Formation continue curriculaire“soins psychosomatiques de base
En Allemagne, le groupe de travail sur les soins psychosomatiques de base de la Chambre fédérale des médecins a développé en 2001 le curriculum structuré “soins psychosomatiques de base” [2]. L’objectif de ce curriculum est à ce jour de promouvoir la qualité des soins des maladies psychiques et psychosomatiques par une formation de base ciblée des médecins généralistes et spécialistes intéressés. Sur la base de cette formation, les médecins formés en premier lieu en médecine somatique doivent être en mesure d’identifier et d’évaluer les besoins en traitement psychothérapeutique, psychosomatique ou psychiatrique de leurs patients et, si nécessaire, de mettre en place un traitement ultérieur spécialisé et/ou psychothérapeutique. Parallèlement, les patients qui se trouvent dans une situation de stress psychologique, mais qui ne souhaitent pas suivre une psychothérapie ou qui n’en ont pas besoin, peuvent se voir offrir la possibilité d’une intervention psychothérapeutique informée dans l’environnement familier du médecin généraliste. Le curriculum qui enseigne ces possibilités de traitement est un élément du modèle à 4 niveaux d’une prise en charge durable des malades psychiques et psychosomatiques [2].
- Module 1 : Acquisition de connaissances psychosomatiques de base pendant les études de médecine
- Module 2 : Acquisition de compétences thérapeutiques de base dans le cadre de la formation continue curriculaire en soins psychosomatiques de base
–> Traitement des patients dont la psychothérapie n’est pas absolument nécessaire ou qui ne peuvent pas suivre une psychothérapie ou la refusent.

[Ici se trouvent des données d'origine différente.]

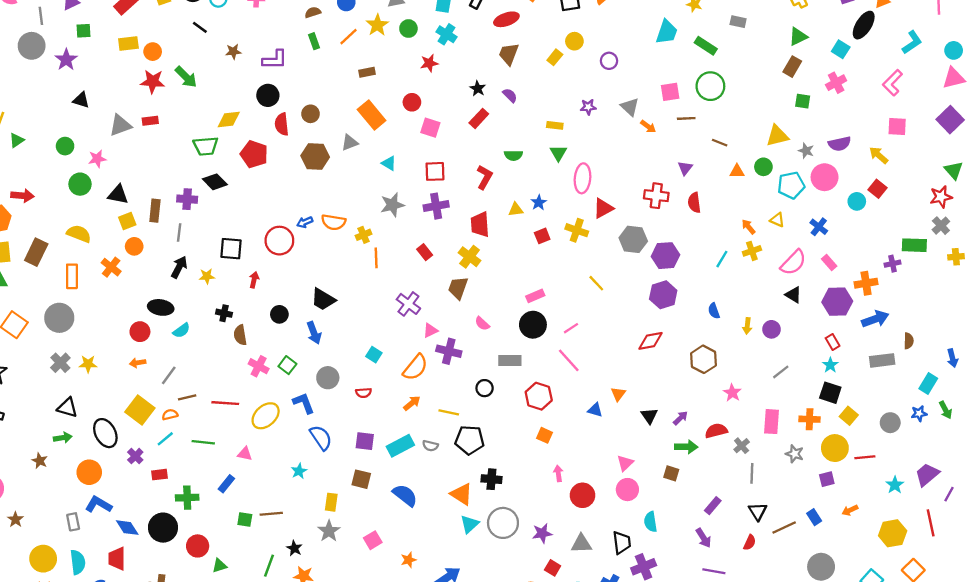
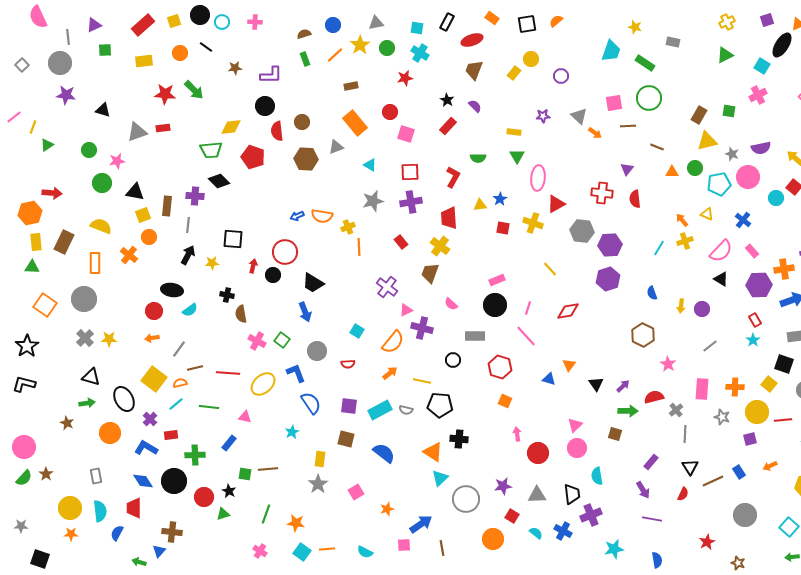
orange circle: (153, 52) -> (180, 53), moved
purple star: (66, 60) -> (66, 95), moved, turned -30
brown rectangle: (792, 67) -> (699, 115), moved
red square: (542, 236) -> (503, 228), turned 32
red circle: (279, 241) -> (285, 252), moved
black circle: (279, 314) -> (273, 275), moved
pink line: (571, 328) -> (528, 308), turned -40
red diamond: (650, 341) -> (568, 311), moved
black square: (830, 393) -> (784, 364), moved
blue L-shape: (98, 505) -> (146, 448), moved
gray circle: (503, 523) -> (466, 499), moved
black star: (294, 548) -> (229, 491), moved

- Module 3 : Acquisition de compétences en psychothérapie spécialisée
–> Traitement des patients nécessitant une psychothérapie mais pas de soins psychiatriques ou psychosomatiques.
- Module 4 : Acquisition de compétences médicales spécialisées en psychiatrie et/ou en psychosomatique, ou – si la profession de base est la psychologie – obtention de l’autorisation d’exercer en tant que psychologue psychothérapeute.
–> Traitement différentiel, spécialisé/psychothérapeutique de patients souffrant de troubles psychiatriques ou psychosomatiques complexes
Épidémiologie des troubles mentaux chez les personnes âgées
Dans la société occidentale, le vieillissement a souvent une connotation négative, car il est associé à l’apparition de maladies et à une diminution des capacités physiques et mentales. D’un point de vue psychosocial, cette image négative peut également être renforcée par la limitation normative de la vie professionnelle, qui renvoie subtilement à la personne une pertinence sociale décroissante. Pourtant, de nos jours, il est tout à fait possible de vieillir en bonne santé, comme en témoigne le taux de satisfaction suffisant concernant la qualité de vie des seniors de plus de 65 ans.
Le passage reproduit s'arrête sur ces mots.